The nanogenes were also left a little open ended. Bearing in mind how easy it was for the Doctor to tell them to do their job and then de-activate, how easy a job would it be for this to be reversed by someone with sufficient technology? Or telepathic ability? Maybe someone who was raised on a temporal rift? Or someone with the knowledge of the future? All they would need is a new blueprint to get themselves an army. It is almost reminiscent of Buffy, where throughout a season atefats would be discovered and discarded only to be vitally useful in defeating the big bad in the season finale.
However, despite the superb use of horror ideas, the Alien stylings of the direction and the general setting, the gift from this episode were the characters. I have long been a fan of Moffat's work on Coupling (and years ago I seemed to be the only person I knew watching Joking Apart). He has an ear for dialogue that is second to none in my opinion and there were some superb examples in these episodes. Dr Constantine's Father/Grandfather speech, his one liner at the close with the lady with two legs, the fizzing sonic envy and putting up shelves exchanges between Jack and the Doctor. All these bits of dialogue came over as very natural in their settings.

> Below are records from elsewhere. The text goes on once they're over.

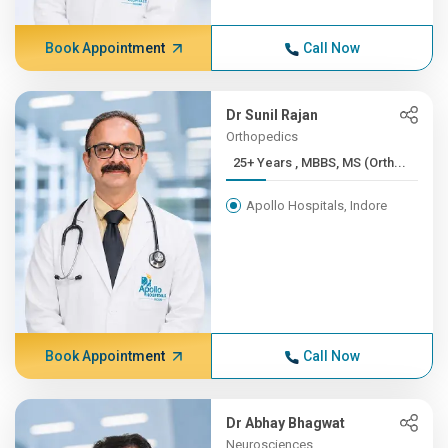
Book Appointment
Call Now
Dr Sunil Rajan
Orthopedics
25+ Years , MBBS, MS (Orth...
Apollo Hospitals, Indore
Book Appointment
Call Now
Dr Abhay Bhagwat
Neurosciences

But without a doubt the highpoint for me of the whole story was the Doctor's unbridled joy at being able to save everyone from the threat of the nano-genes. Ignoring the fact that the Blitz is raging around them, he managed to make sure that no one who shouldn't have died, died. I have found it hard at times to respond positively to the Doctor's fun and enjoyment of his travels but here Christopher Ecclestone's portrayal of such passionate happiness will stay with me as one of the touchstone's of his Doctor.
All in all, I loved this story. Everything about it sang of the joy it is to live, which (after Father's Day had shown us the effects of death on a personal level) was important to the balance of the series.